Overall, though, a sweet spot for SaaS BI lies in companies aren't ready to commit to a full-fledged BI platform and accompanying support organization, Evelson noted.
Distribution Market Advantage, a marketing cooperative for food distributors, seems to fit in that camp. The Chicago company first went live on SaaS software from PivotLink in 2004.
The company had looked at an on-premises implementation but decided against that move, said Jim Szatkowski, vice president of technical and data services. "We're not technologists at DMA. ... It wasn't something we felt would work for our business model."
A system integrator DMA works with handled the data preparation needed to move to PivotLink, he said. Now DMA's customers, which include restaurant chains such as Chili's, get easy access to reports and analytics.

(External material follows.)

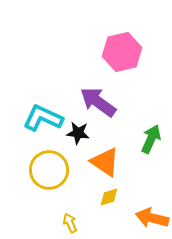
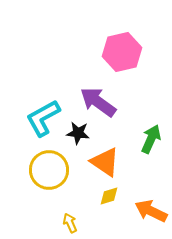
cyan L-shape: rotated 54 degrees counterclockwise
yellow diamond: moved 1 px up
orange arrow: moved 1 px left, 7 px up; rotated 12 degrees clockwise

As it turns out, DMA's customers are interacting with the system even more than the company itself, he said.
The main goal is finding cost savings in DMA's supply chain, such as by determining when excessive deliveries are being made and eliminating the redundancies, he said.
Of course, while the system can let users run a warehouse-level report, discover the warehouse made 14 extra deliveries one month, and then drill down and discover which stores the deliveries went to, "it won't tell you why," Szatkowski said. "But you can ask better questions. It can lead you to the water but you've got to drink."